Ze trekken met gemak lange zware trams, soms met z’n tweeën tegelijk. De NS vervangen ze in 1957 door sterkere loc’s.

Ondergang van de tram

Uiteindelijk verloor de tram het van de opkomende autobussen en vrachtwagens. Dat zag je in heel Nederland gebeuren. Wegen werden beter en bussen en vrachtwagens comfortabeler en sterker. Al ruim voor WOII werd de personentram verdrongen door de bus. Die kwam immers overal. Na WO II was er een kortstondige opleving van het personenvervoer. Schaarste aan alles bracht de tram weer op de rails. Maar rond 1947 was dat weer voorbij, zoals op de lijn Steenwijk – Frederiksoord – Noordwolde – Hijkersmilde. Het goederenvervoer per tram hield het op een paar plekken in het land langer vol. Zoals ook op deze tramlijn, maar in 1962 stopte ook het goederenvervoer en verdwenen de trams en de rails.

Waar bleven de oorlogslocs?

Twee locomotieven uit de serie zijn dan al lang gesloopt. Eén gaat voor rangeerwerk naar de Botlek bij Rotterdam en belandt in 1962 alsnog onder de slopershamer De NS 162 en 164 belanden bij de particuliere steenkolenmijn Willem Sophia in Limburg, waar ze blijven totdat de mijn in 1970 sluit. De 162 werkt daarna bij een vuilstort in België en gaat daar kapot. In 1996 slagen vrijwilligers van de Stichting Tot Behoud Van Af te Voeren Nederlands Spoorwegmaterieel (STIBANS) er na lange tijd in om de machine te kopen. STIBANS en later de Stichting 162 restaureren de trein. De 164 is inmiddels ook opgedoken en dient als plukloc: onderdelen ervan worden gebruikt om de 162 weer rijdend te maken. Men engelengeduld en lange adem. De machines zijn in een slechte staat.

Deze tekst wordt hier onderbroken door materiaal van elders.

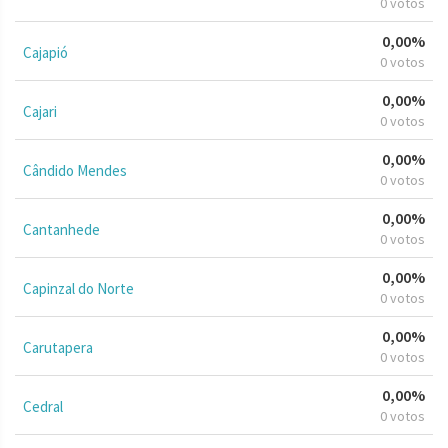
0 votos
0,00%
Cajapió
0 votos
0,00%
Cajari
0 votos
0,00%
Cândido Mendes
0 votos
0,00%
Cantanhede
0 votos
0,00%
Capinzal do Norte
0 votos
0,00%
Carutapera
0 votos
0,00%
Cedral
0 votos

Het is inmiddels 2012: De 162 is compleet gerestaureerd en rijdt nu regelmatig bij museumspoorlijnen in ons land. Zoals bij de STAR op de Drents-Groningse grens. De 164 -of wat daar van over was- werd geschonken aan het oorlogsmuseum in Overloon. Het plan om de machine daar optisch te restaureren en tentoon te stellen mislukte en door ruimteproblemen wilde het museum er vanaf. Daar komt het initiatief uit Noordwolde om de hoek, onder meer van journalist Lourens Looijenga. Met hulp van directeur Aimeé Straatland van het Vlechtmuseum werd de 164 van Noordwolde. Vorige week werden de restanten van de locomotief naar de renbaan vervoerd.

Voormalig tramstation beste locatie

De nieuwe locatie: voor het oude tramstation midden in het dorp. Hier bij het station stond ook een rotan meubelfabriek. De meubelen werden met de tram naar Steenwijk vervoerd. Omdat de wagons dezelfde spoorbreedte als de tram hadden, konden ze in Steenwijk zo aan een goederentrein gehaakt worden voor export.